My Armour of choice for the day: Courtesy HackerRank Ambassador Program. Yes, its awesome and Yes, you'll have to earn it.

My Armour of choice for the day: Courtesy HackerRank Ambassador Program. Yes, its awesome and Yes, you’ll have to earn it.

Time For Desserts!

Finally after grabbing a quick bite (read byte), I was back in the labs with the results in my hand. I declared the results. We had selected 11 teams, all of whom scored above the test grade average of 50% marks.

The coding round was intense. The selected teams battled it out for the top spot in the 45 minute round that saw coders furiously overcoming the 5 challenges that I had selected for the event. Their were a few heart-stopping moments in between when the Internet dropped in between. Luckily the server room guy was available at hand and sorted out the trouble both the times.

At the end of those grueling 45 minutes,the winning team emerged( to everyone’s surprise and delight as well): Two school kids from Modern school, Barakhamba Road grabbed the top spot. Second position was secured by the team which comprised of two fellow programmers, one from DTU and the other from A.N.D.C. college respectively:- Anmol and Parag.


The Experience and The Glory

What did I learn from it all and take home that day? Well personally, it was an incredible personal achievement for me. I was able to pull off something which I had envisioned to do since the time I picked up competitive programming. Of course, a lot of work still remains to be done:- questions which need to be solved, a programming society which I plan on setting up with my fellow programmers..quite a long list,mind you. But for me, taking the first step was crucial. Most importantly, to provide an opportunity for others to enjoy the thrills of coding and achieve something through sheer hard work:- priceless.

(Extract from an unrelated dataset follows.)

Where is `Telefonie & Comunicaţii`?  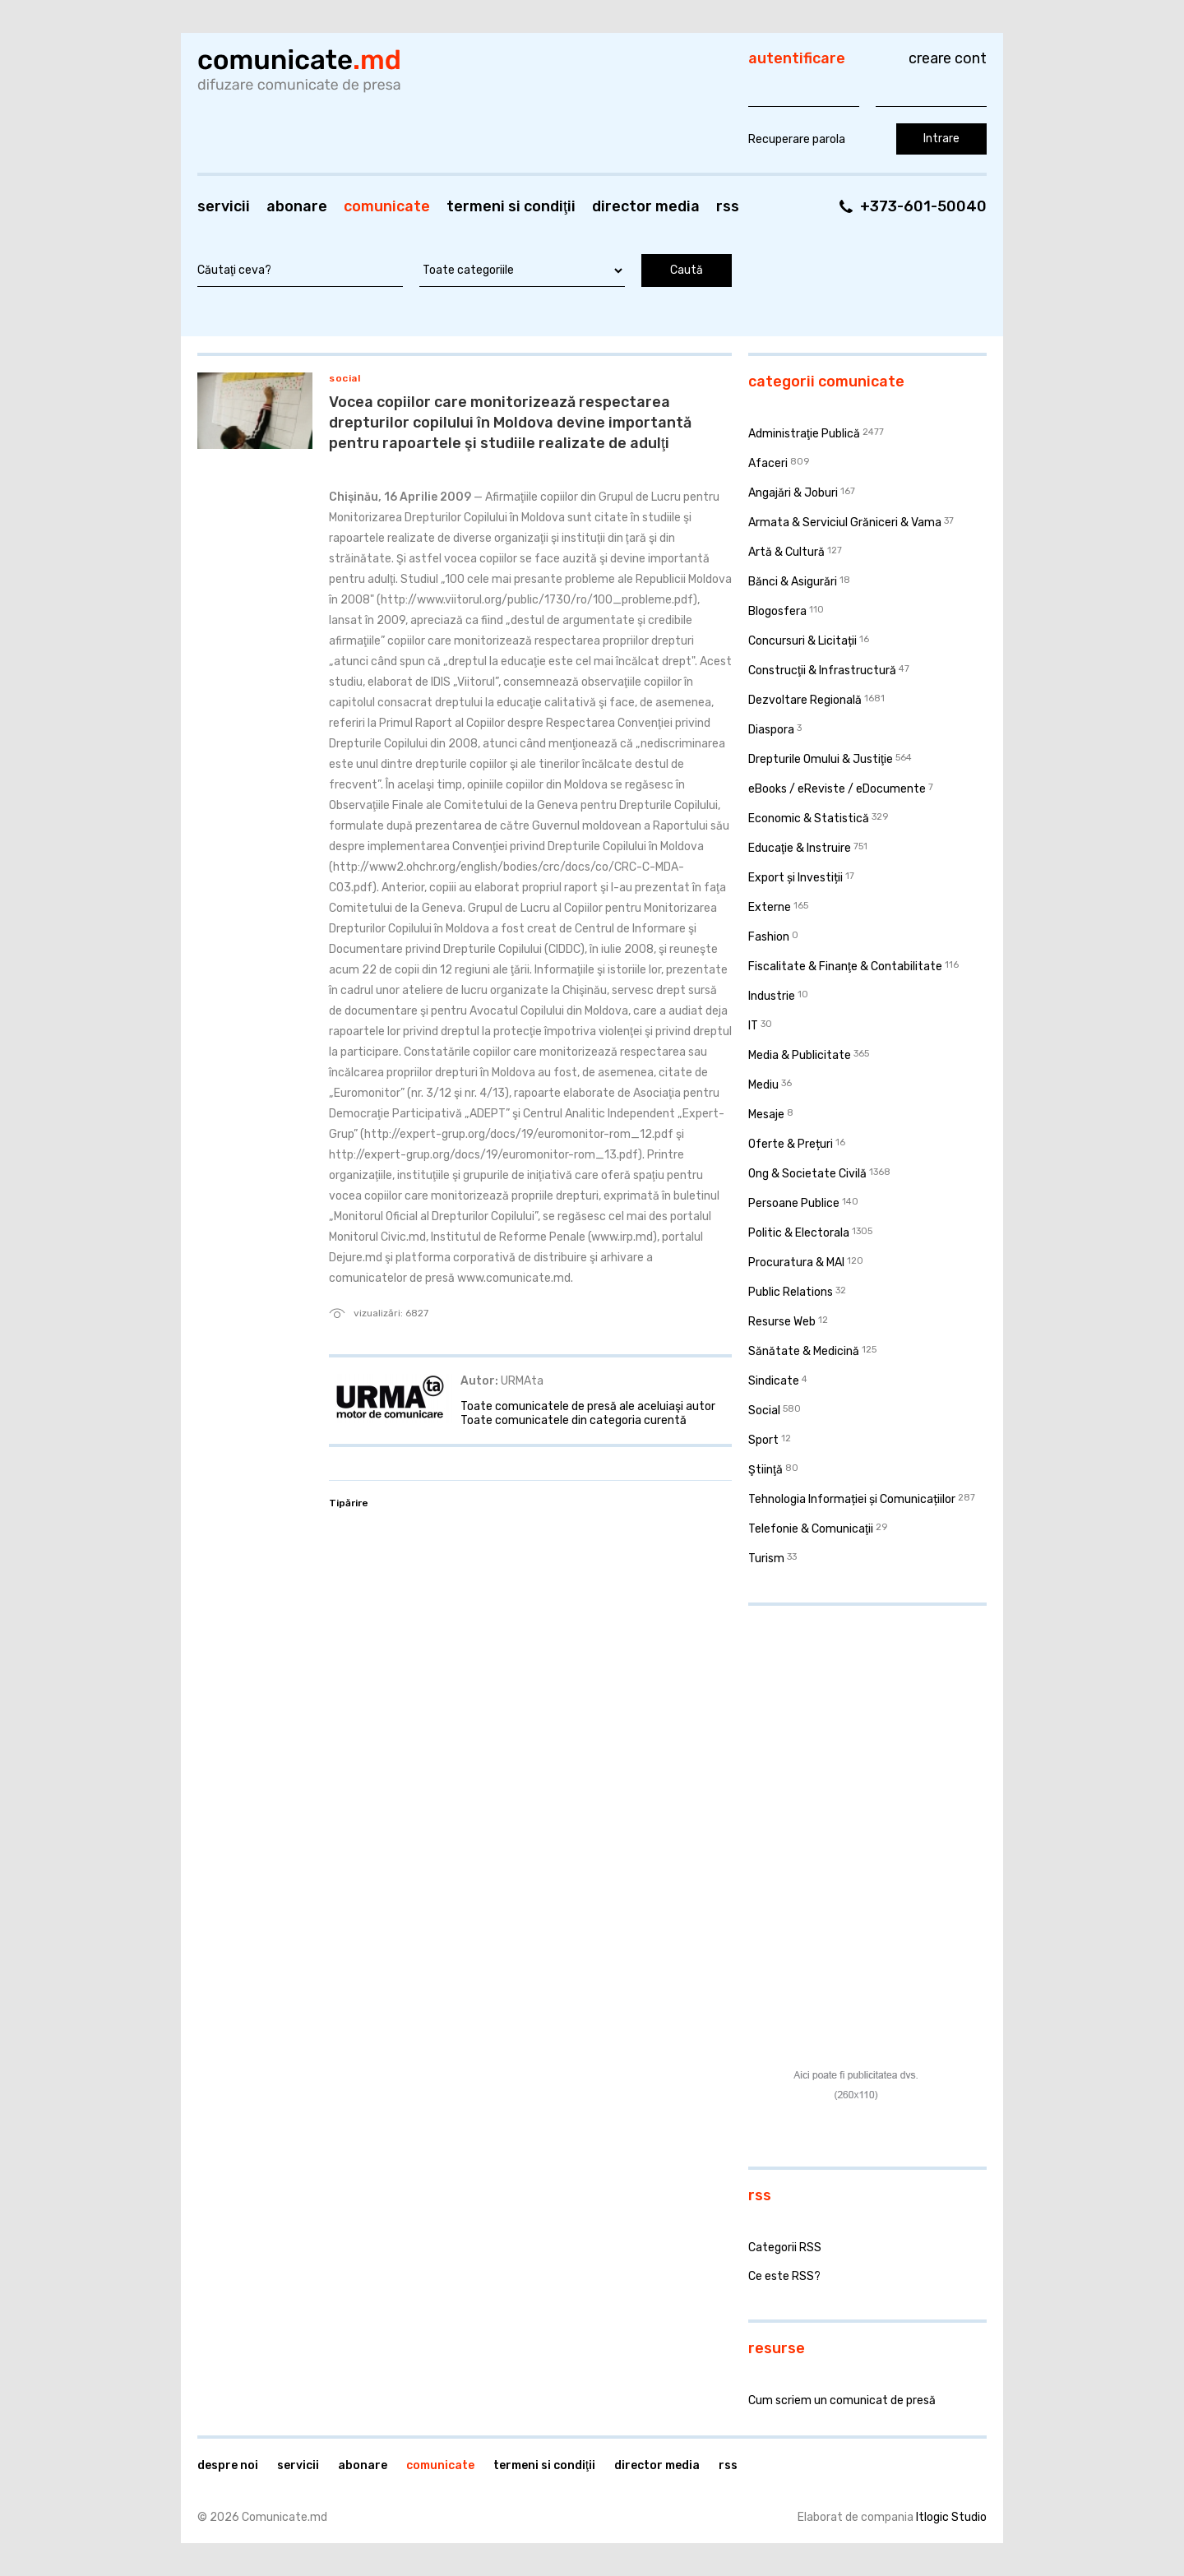 Telefonie & Comunicaţii is located at coordinates (810, 1529). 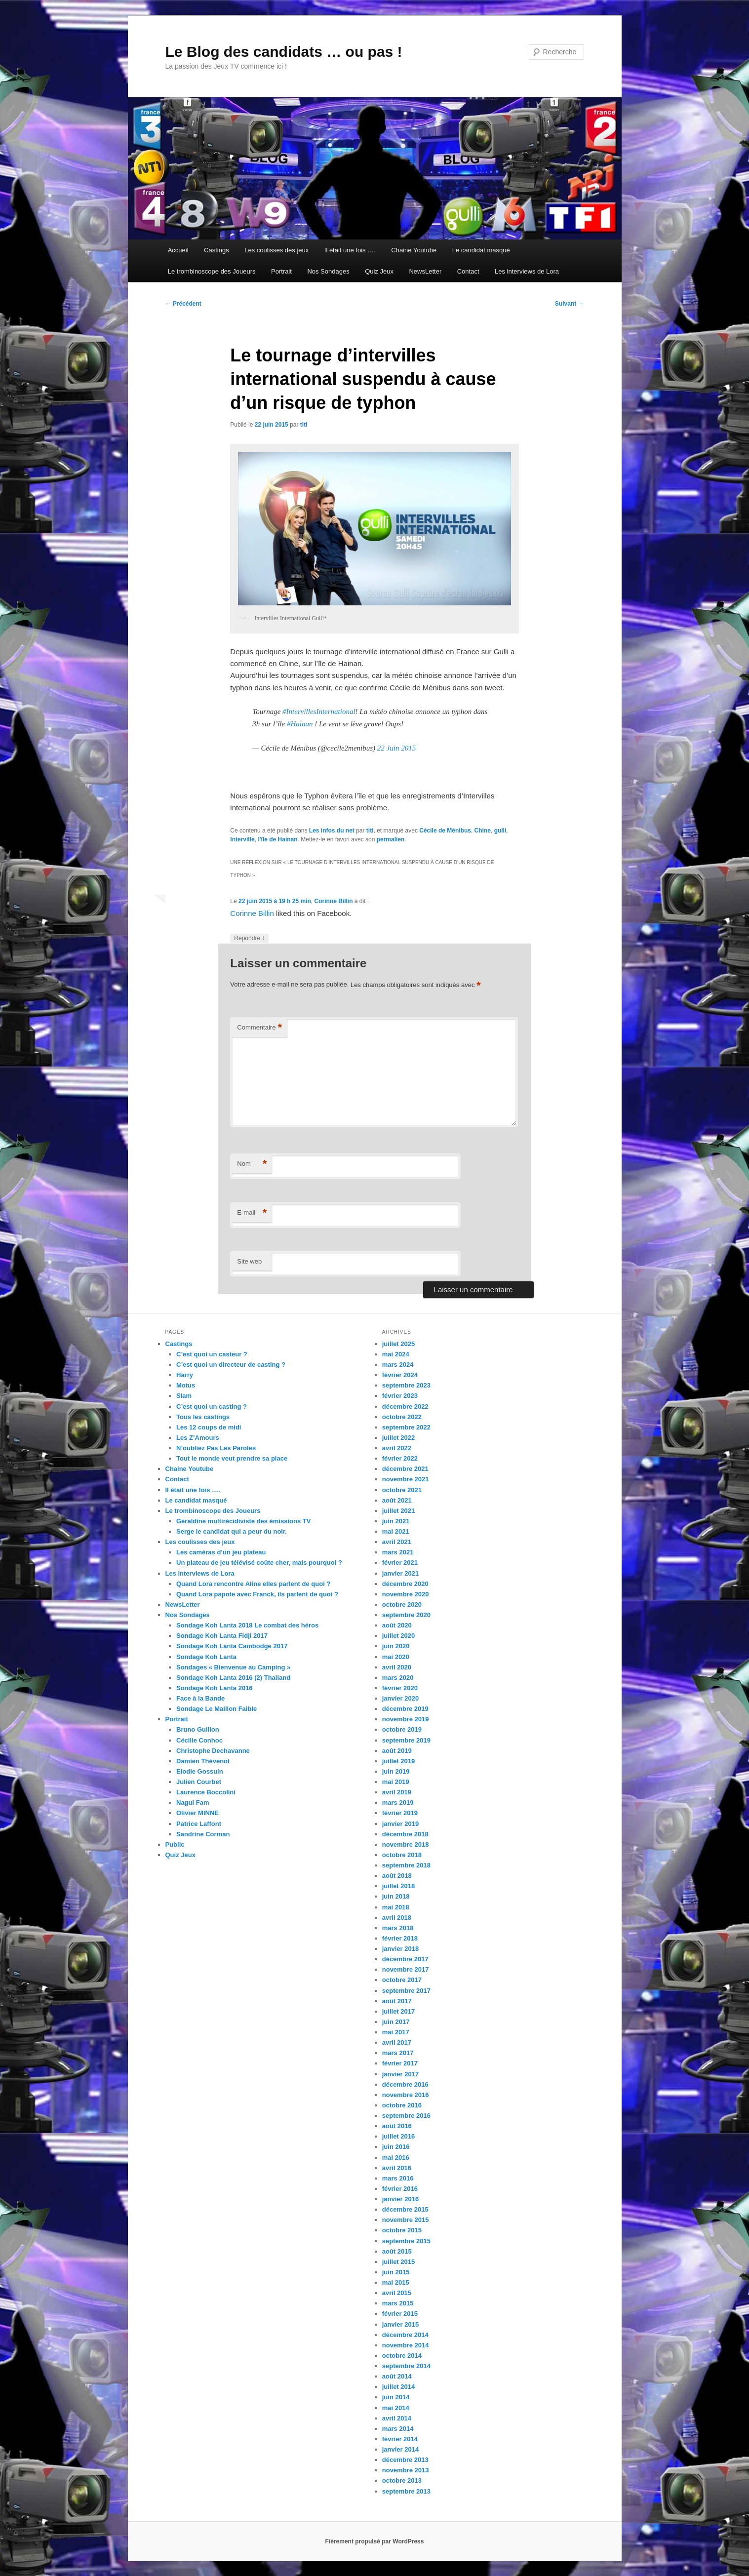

I made new friends, met awesome people and strengthened my love for coding even further. Thus, it was a pure joy for me. However I can’t forget to state the lessons I learned as well (the hard way really) to:-

  • be punctual in practise
  • you can’t be careful enough, best of preparation is a necessity not to be underestimated.
  • have the foresight to anticipate troubles you’ll likely encounter and overcome them in a timely manner.

I definitely want to move ahead from hereon- to add more such chapters to my life and to be the reason for someone’s sense of pride and happiness. Giving back to the world and community is a liberating experience. I hope we can all be privy to this priceless sentiment, and fare well as voyagers,and as conquerors.

Me with Asheesh (right) catching some well-deserved rest.